I know this feeling…
i have noticed that they put them in all different spots. i think its a conspiracy against us bicyclists, just to confuse us.
I can align myself all day, but the inductive loops they use around here do not ever detect my bicycle. Maybe it only works for steel bikes?
Waiting for the light that never changes is not the only reason I don’t wait at red lights though. The biggest one is safety. Every incident I’m aware of where a cyclist has been jumped and beaten/robbed (unfortunately there have been a lot of them in the area of my commute to work), happened where the cyclist was stopped at a light. Because of this, I now treat all red lights and stop signs as yields. I look very carefully, but I also make a concerted effort to keep moving whenever possible.

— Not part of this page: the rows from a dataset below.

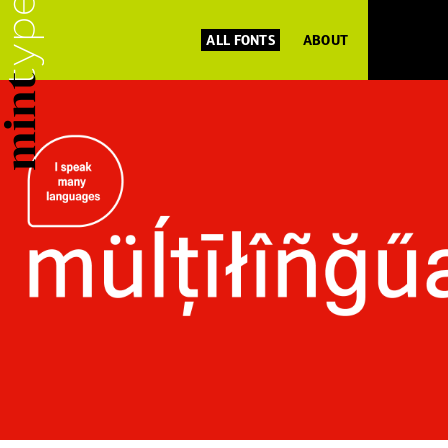
ALL FONTS
ABOUT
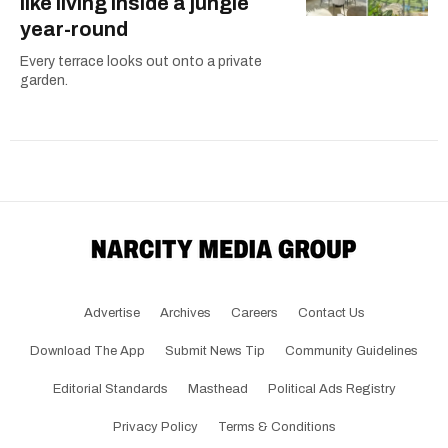
like living inside a jungle
year-round
Every terrace looks out onto a private
garden.
Advertise
Archives
Careers
Contact Us
Download The App
Submit News Tip
Community Guidelines
Editorial Standards
Masthead
Political Ads Registry
Privacy Policy
Terms & Conditions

*ahem* “Loop Detector” It depends in large part to the weight of the metal in your bike, and the design of the detector, e.g. on a multi-lane road the detectors won’t be as sensitive such that a nearby car won’t trip the detector. Some bike heavy cities install extra (smaller) loops and turn up their sensitivity, to detect your bike.
There’s one in North Melbourne that never works. I used to go through there at night and wait and wait, then just gave up and went if no-one was coming, on the tree and the forest principle. They’re usually pretty good though.
Having said that, I know how Yehuda feels. When they don’t work it makes me very cross.